Yes, yes, and yes. You should be worried about off flavors if your beer fermented so quickly. That usually happens when fermented too warm (both items). Yes you racked too early. You removed the beer from the majority of the yeast before the yeast had a chance to clean up the byproducts. Although your beer may have been at the expected final gravity, the yeast may not have been done yet and you risk a stalled ferment. You also most likely had no need to rack to secondary at all.

With the kind of advice you got from you LHBS, you probably should look for a new LHBS.
 
I def over thought this one...thus making some very fundamental mistakes...Live and Learn i guess...who knows it might taste half way decent...
 
How long do you recommend for a primary fermentation? I know this can vary...

Assuming that it's a medium gravity brew like yours, if you

1) pitched enough yeast - either an 11g packet of rehydrated dry yeast or a yeast starter if using liquid (plus oxygenated the wort if using liquid yeast) AND

2) pitched and fermented at an optimal temp for that yeast (in your case, probably 64-65*F)

then it will probably be done fermenting in about 10-15 days. The only way to know for sure is to take a gravity reading, take another a few days later. If they're the same and not way higher than the expected FG, it's done.

+1 on the above comments about the poor advice your LHBS gave. Primary until done and then bottle is a much better practice for almost all brews. It doesn't hurt at all to leave it in the primary 3-4 weeks (or even a bit longer).
 
I def over thought this one...thus making some very fundamental mistakes...Live and Learn i guess...who knows it might taste half way decent...

Instructions with kits are notoriously vague. You need to go by gravity, not time.

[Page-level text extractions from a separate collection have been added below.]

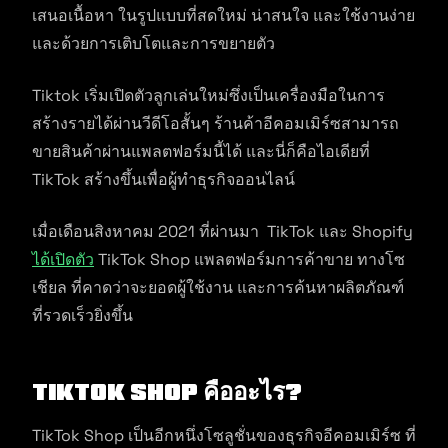
เสนอเนื้อหา ในรูปแบบที่สดใหม่ น่าสนใจ และใช้งานง่าย
และด้วยการเติบโตและการขยายตัว
Tiktok เริ่มเปิดตัวลูกเล่นใหม่ซึ่งเป็นเครื่องมือในการ
สร้างรายได้ผ่านวีดีโอสั้นๆ ร้านค้าอีคอมเมิร์ซสามารถ
ขายสินค้าผ่านแพลตฟอร์มนี้ได้ และนี่ก็คือไอเดียที่
TikTok สร้างขึ้นเพื่อผู้ทำธุรกิจออนไลน์
เมื่อเดือนสิงหาคม 2021 ที่ผ่านมา TikTok และ Shopify
ได้เปิดตัว
TikTok Shop แพลตฟอร์มการค้าขาย ทางโซ
เชียล ที่คาดว่าจะยอดผู้ใช้งาน และการค้นหาผลิตภัณฑ์
ที่รวดเร็วยิ่งขึ้น
TikTok Shop คืออะไร?
TikTok Shop เป็นอีกหนึ่งโซลูชั่นของธุรกิจอีคอมเมิร์ซ ที่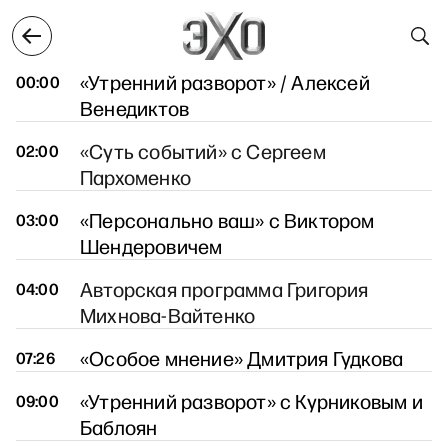
екабря
3 декабря
4 декабря
5 декабря
6 дек
4 декабря
«Утренний разворот» / Алексей
00:00
Венедиктов
«Суть событий» с Сергеем
02:00
Пархоменко
«Персонально ваш» с Виктором
03:00
Шендеровичем
Авторская программа Григория
04:00
Михнова-Вайтенко
«Особое мнение» Дмитрия Гудкова
07:26
«Утренний разворот» с Курниковым и
09:00
Баблоян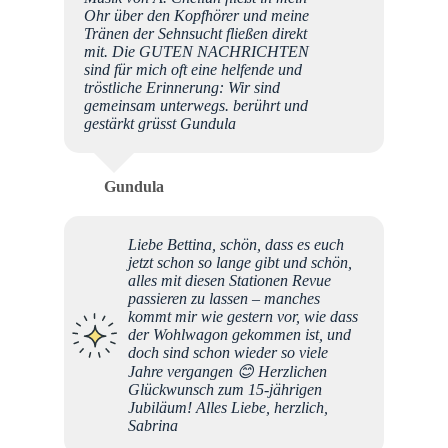
Ohr über den Kopfhörer und meine
Tränen der Sehnsucht fließen direkt
mit. Die GUTEN NACHRICHTEN
sind für mich oft eine helfende und
tröstliche Erinnerung: Wir sind
gemeinsam unterwegs. berührt und
gestärkt grüsst Gundula
Gundula
Liebe Bettina, schön, dass es euch
jetzt schon so lange gibt und schön,
alles mit diesen Stationen Revue
passieren zu lassen – manches
kommt mir wie gestern vor, wie dass
der Wohlwagon gekommen ist, und
doch sind schon wieder so viele
Jahre vergangen 😊 Herzlichen
Glückwunsch zum 15-jährigen
Jubiläum! Alles Liebe, herzlich,
Sabrina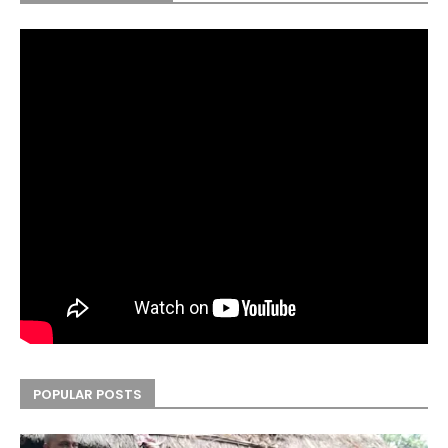
POPULAR POSTS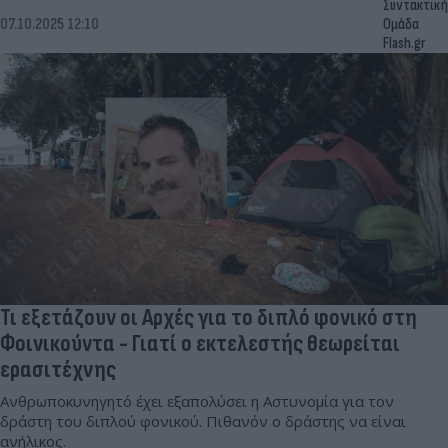
Συντακτική
07.10.2025 12:10
Ομάδα
Flash.gr
Τι εξετάζουν οι Αρχές για το διπλό φονικό στη
Φοινικούντα - Γιατί ο εκτελεστής θεωρείται
ερασιτέχνης
Ανθρωποκυνηγητό έχει εξαπολύσει η Αστυνομία για τον
δράστη του διπλού φονικού. Πιθανόν ο δράστης να είναι
ανήλικος.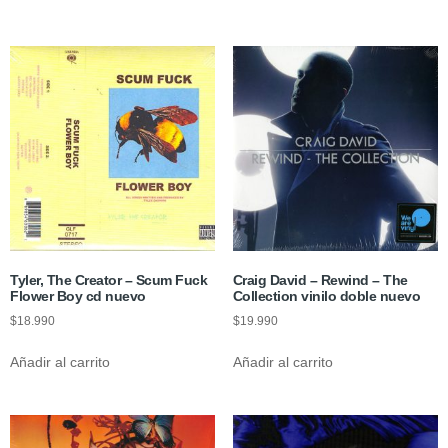
Tyler, The Creator – Scum Fuck
Craig David ‎– Rewind – The
Flower Boy cd nuevo
Collection vinilo doble nuevo
$
18.990
$
19.990
Añadir al carrito
Añadir al carrito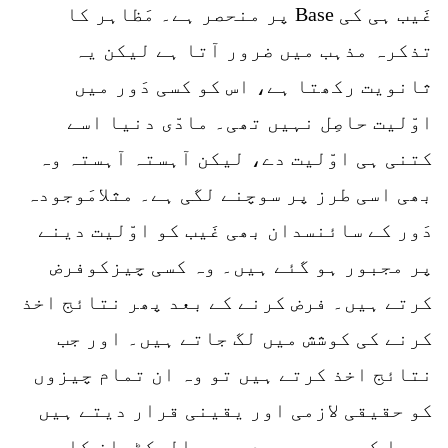
غَیب ہی کی Base پر منحصر ہے۔ مَظاہر کا
تذکرہ مذہب میں ضرور آتا ہے لیکن یہ
ثانویت رکھتا ہے، اس کو کسی دَور میں
اوّلیت حاصِل نہیں تھی۔ مادّی دنیا اسے
کتنی ہی اوّلیت دے، لیکن آہستہ آہستہ وہ
بھی اسی طرز پر سوچنے لگی ہے۔ مثلامَوجودہ
دَور کے سائنسدان بھی غَیب کو اوّلیت دینے
پر مجبور ہو گئے ہیں۔ وہ کسی چیزکوفرض
کرتے ہیں۔ فرض کرنے کے بعد پھر نتائج اخذ
کرنے کی کوشش میں لگ جاتے ہیں۔ اور جب
نتائج اخذ کرتے ہیں تو وہ ان تمام چیزوں
کو حقیقی لازمی اور یقینی قرار دیتے ہیں
جیسا کہ بیسویں صدی میں الیکٹران کا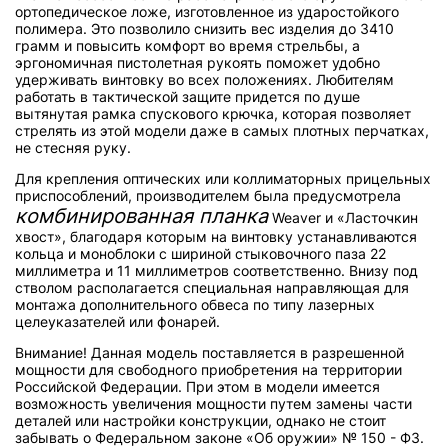
ортопедическое ложе, изготовленное из ударостойкого
полимера. Это позволило снизить вес изделия до 3410
грамм и повысить комфорт во время стрельбы, а
эргономичная пистолетная рукоять поможет удобно
удерживать винтовку во всех положениях. Любителям
работать в тактической защите придется по душе
вытянутая рамка спускового крючка, которая позволяет
стрелять из этой модели даже в самых плотных перчатках,
не стесняя руку.
Для крепления оптических или коллиматорных прицельных
приспособлений, производителем была предусмотрела
комбинированная планка
Weaver и «Ласточкин
хвост», благодаря которым на винтовку устанавливаются
кольца и моноблоки с шириной стыковочного паза 22
миллиметра и 11 миллиметров соответственно. Внизу под
стволом располагается специальная направляющая для
монтажа дополнительного обвеса по типу лазерных
целеуказателей или фонарей.
Внимание! Данная модель поставляется в разрешенной
мощности для свободного приобретения на территории
Российской Федерации. При этом в модели имеется
возможность увеличения мощности путем замены части
деталей или настройки конструкции, однако не стоит
забывать о Федеральном законе «Об оружии» № 150 - ФЗ.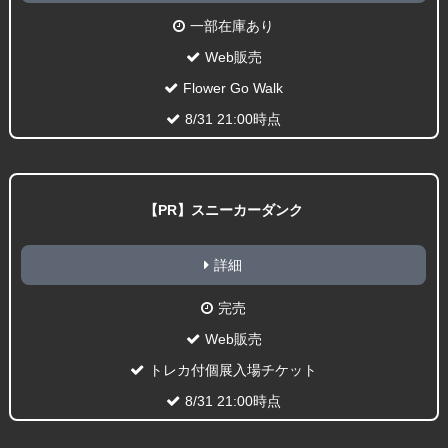
一部在庫あり
Web販売
Flower Go Walk
8/31 21:00時点
【PR】スニーカーダンク
詳細
完売
Web販売
トレカ付個展入場チケット
8/31 21:00時点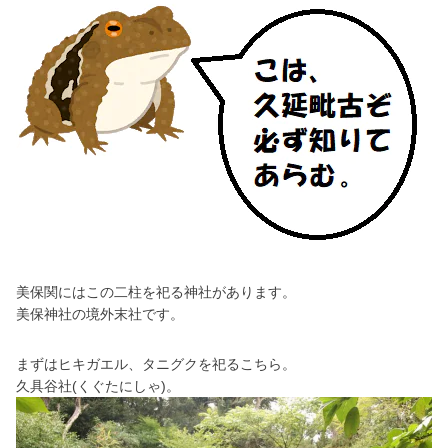
美保関にはこの二柱を祀る神社があります。
美保神社の境外末社です。
まずはヒキガエル、タニグクを祀るこちら。
久具谷社(くぐたにしゃ)。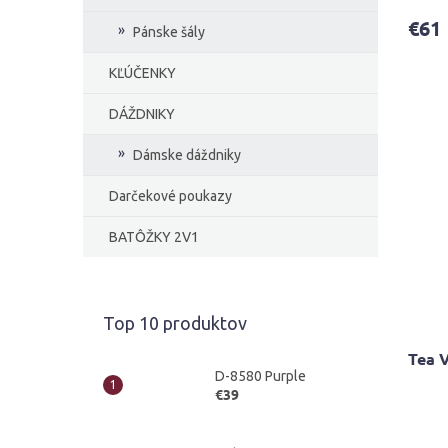
€61
Pánske šály
KĽÚČENKY
DÁŽDNIKY
Dámske dáždniky
Darčekové poukazy
BATÔŽKY 2V1
Top 10 produktov
Tea V
D-8580 Purple
€39
Priem
hodno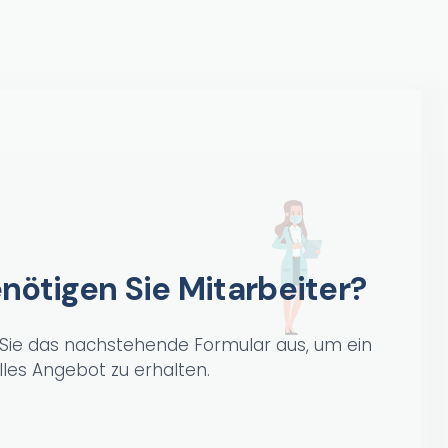
nötigen Sie Mitarbeiter?
 Sie das nachstehende Formular aus, um ein
lles Angebot zu erhalten.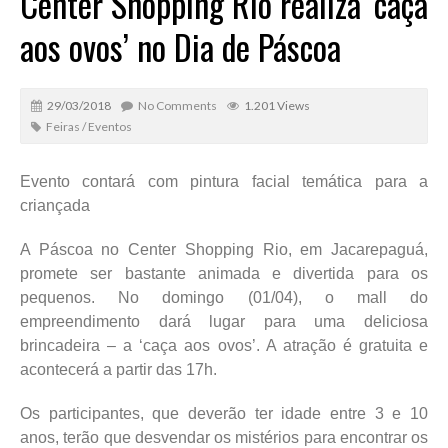
Center Shopping Rio realiza ‘caça
aos ovos’ no Dia de Páscoa
29/03/2018
No Comments
1.201 Views
Feiras / Eventos
Evento contará com pintura facial temática para a
criançada
A Páscoa no Center Shopping Rio, em Jacarepaguá,
promete ser bastante animada e divertida para os
pequenos. No domingo (01/04), o mall do
empreendimento dará lugar para uma deliciosa
brincadeira – a ‘caça aos ovos’. A atração é gratuita e
acontecerá a partir das 17h.
Os participantes, que deverão ter idade entre 3 e 10
anos, terão que desvendar os mistérios para encontrar os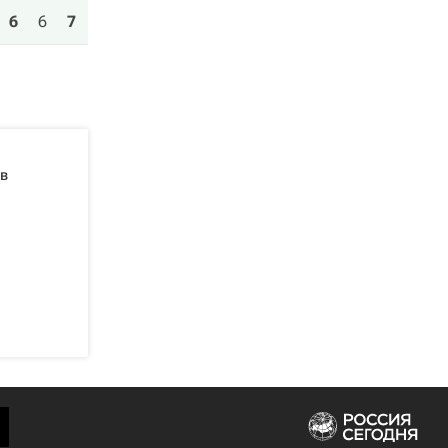
6
6
7
в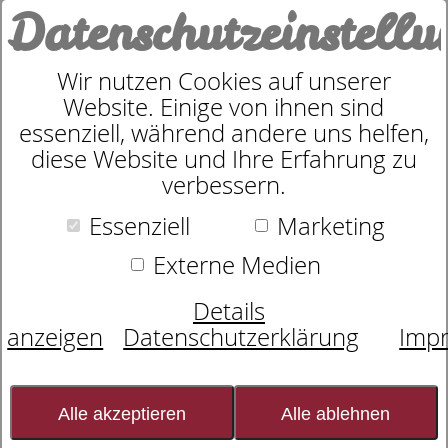
Datenschutzeinstell
0
Wir nutzen Cookies auf unserer
Website. Einige von ihnen sind
ORANGE Schürze - orange -
essenziell, während andere uns helfen,
diese Website und Ihre Erfahrung zu
70/90
verbessern.
Essenziell
Marketing
Externe Medien
Details
anzeigen
Datenschutzerklärung
Imp
Alle akzeptieren
Alle ablehnen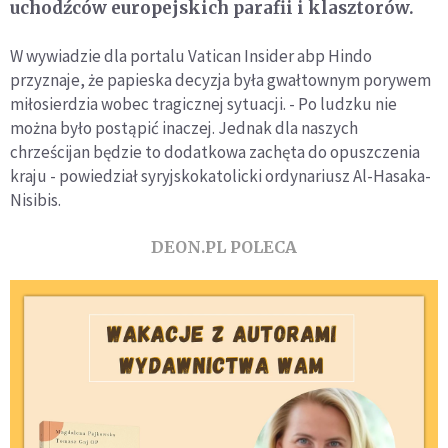
uchodźców europejskich parafii i klasztorów.
W wywiadzie dla portalu Vatican Insider abp Hindo
przyznaje, że papieska decyzja była gwałtownym porywem
miłosierdzia wobec tragicznej sytuacji. - Po ludzku nie
można było postąpić inaczej. Jednak dla naszych
chrześcijan będzie to dodatkowa zachęta do opuszczenia
kraju - powiedział syryjskokatolicki ordynariusz Al-Hasaka-
Nisibis.
DEON.PL POLECA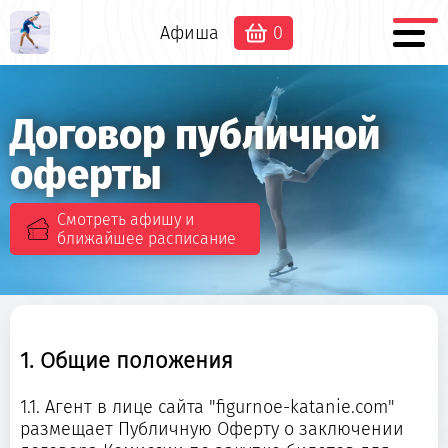
Афиша
0
Договор публичной
оферты
Смотреть афишу и
ближайшее расписание
1. Общие положения
1.1. Агент в лице сайта "figurnoe-katanie.com"
размещает Публичную Оферту о заключении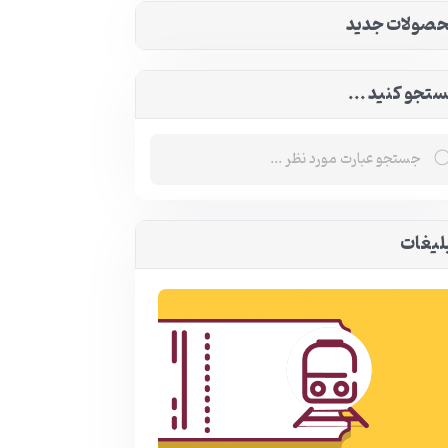
صولات جدید
تجو کنید ...
لیغات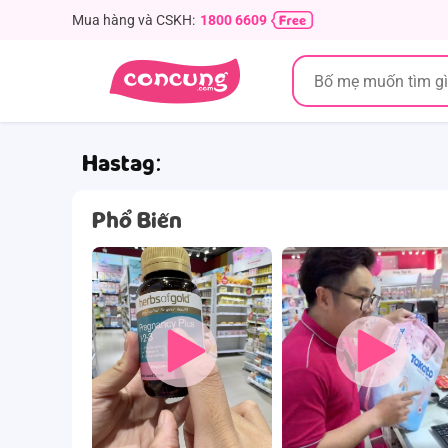
Mua hàng và CSKH:
1800 6609
Hastag:
Phổ Biến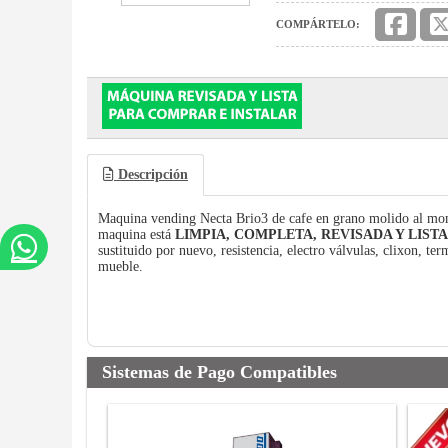
COMPÁRTELO:
Descripción
Maquina vending Necta Brio3 de cafe en grano molido al momen
maquina está
LIMPIA, COMPLETA, REVISADA Y LISTA
sustituido por nuevo, resistencia, electro válvulas, clixon, te
mueble.
Sistemas de Pago Compatibles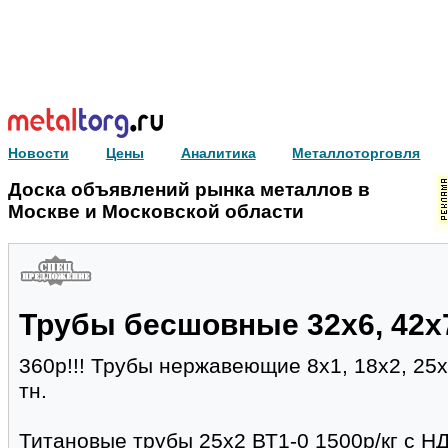
Новости
Цены
Аналитика
Металлоторговля
Доска объявлений рынка металлов в
Москве и Московской области
Трубы бесшовные 32х6, 42х7
360р!!! Трубы нержавеющие 8х1, 18х2, 25
тн.
Титановые трубы 25х2 ВТ1-0 1500р/кг с НДС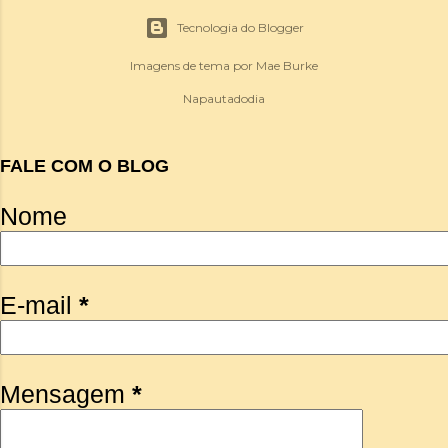
Tecnologia do Blogger
Imagens de tema por
Mae Burke
Napautadodia
FALE COM O BLOG
Nome
E-mail
*
Mensagem
*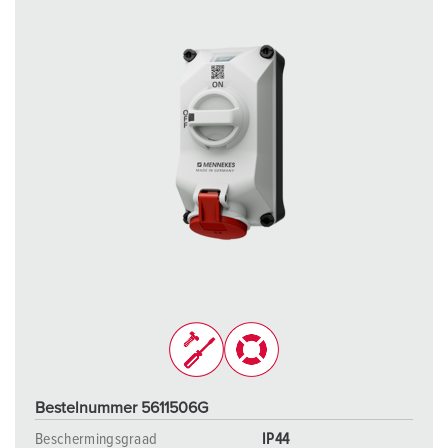
Bestelnummer 5611506G
Beschermingsgraad
IP44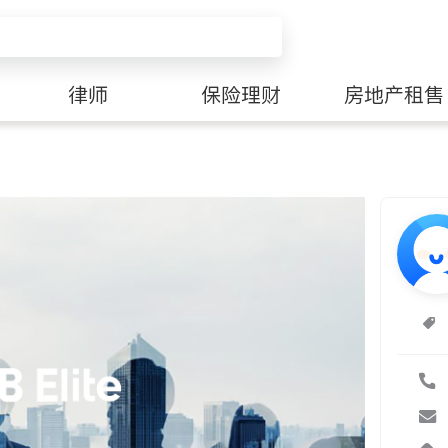
律师
保险理财
房地产租售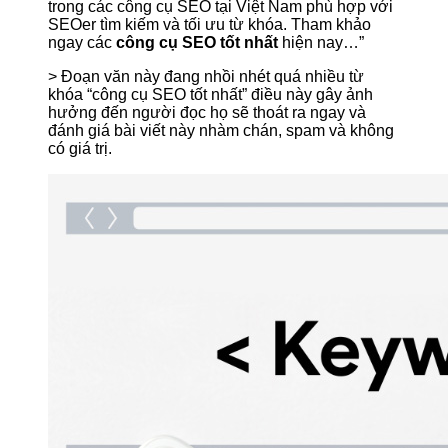
trong các công cụ SEO tại Việt Nam phù hợp với
SEOer tìm kiếm và tối ưu từ khóa. Tham khảo
ngay các
công cụ SEO tốt nhất
hiện nay…”
> Đoạn văn này đang nhồi nhét quá nhiều từ
khóa “công cụ SEO tốt nhất” điều này gây ảnh
hưởng đến người đọc họ sẽ thoát ra ngay và
đánh giá bài viết này nhàm chán, spam và không
có giá trị.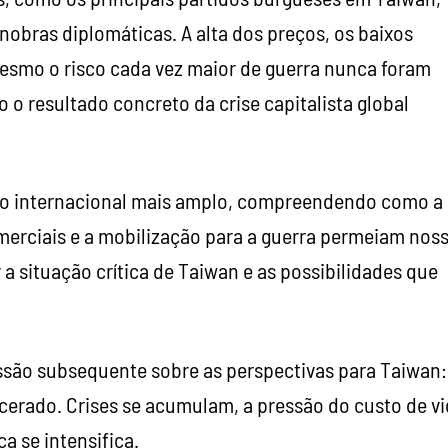
nobras diplomáticas. A alta dos preços, os baixos
mesmo o risco cada vez maior de guerra nunca foram
 o resultado concreto da crise capitalista global
o internacional mais amplo, compreendendo como a
omerciais e a mobilização para a guerra permeiam nos
 situação crítica de Taiwan e as possibilidades que
ão subsequente sobre as perspectivas para Taiwan:
acerado. Crises se acumulam, a pressão do custo de v
a se intensifica.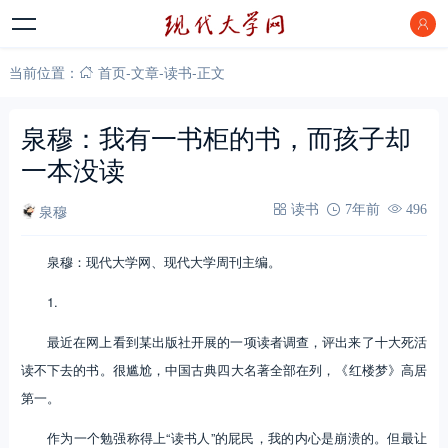
当前位置：
首页
-
文章
-
读书
-
正文
泉穆：我有一书柜的书，而孩子却
一本没读
泉穆
读书
7年前
496
泉穆：现代大学网、现代大学周刊主编。
1.
最近在网上看到某出版社开展的一项读者调查，评出来了十大死活
读不下去的书。很尴尬，中国古典四大名著全部在列，《红楼梦》高居
第一。
作为一个勉强称得上“读书人”的屁民，我的内心是崩溃的。但最让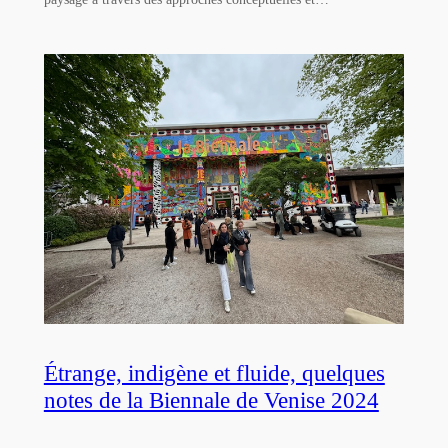
Étrange, indigène et fluide, quelques
notes de la Biennale de Venise 2024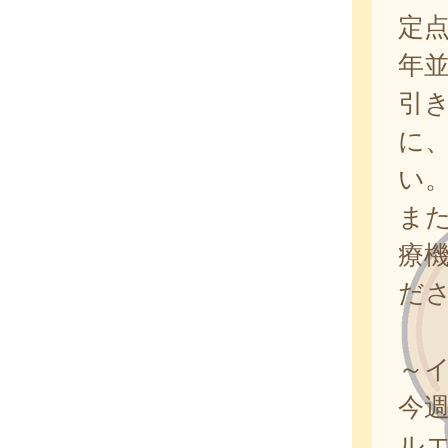
定
年
引
に
い
ま
療
だ
～
今
ルエ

Make sure the fermentation is finished by gravity readings over a period of three days. If the numbers are near the predicted levels and stable you can bottle.

I like to allow the yeast plenty of time so I ferment for 3 weeks before packaging. I also do not secondary unless there is a particular reason to do so.

I also suggest you control the temperature of the fermentation (the temperature of the wort) to the low end of the yeast's optimum range.
 
Wow, they told you to rack to secondary after 2-4 days? I wonder if the person you dealt with was a brewer or a worker. Sometimes a place will hire someone to work the register and give them just enough information to make them dangerous. I saw this at one local place around here. The guy that started the business was very knowledgeable, but eventually he stopped working most hours and hired a couple of useless dudes who probably screwed up a bunch of newbies and ran the business into the hole. I don't go there anymore.

So live and learn. Enjoy your beer! Chances are it will be quite drinkable and enjoyable. Consider getting a copy of the book - Learn to brew by Palmer. A very good start for many of us. And keep browsing around here and in the archives. Have fun!

BTW +1 on letting it sit for 2-3 weeks in the primary. I go 3 weeks even though some may say that is longer than needed. It works well for me. Several of us don't even bother with a secondary. Don't consider bottling until your beer has had the same final gravity for 3 days in a row. A lot more goes on after the bubbling stops.
 
Again, wow

They provide this advice too:
FERMENTATION: Single Stage - Allow wort to ferment for 7 days. Assuming your fermentation lock has stopped bubbling proceed to step #9, bottling preparations.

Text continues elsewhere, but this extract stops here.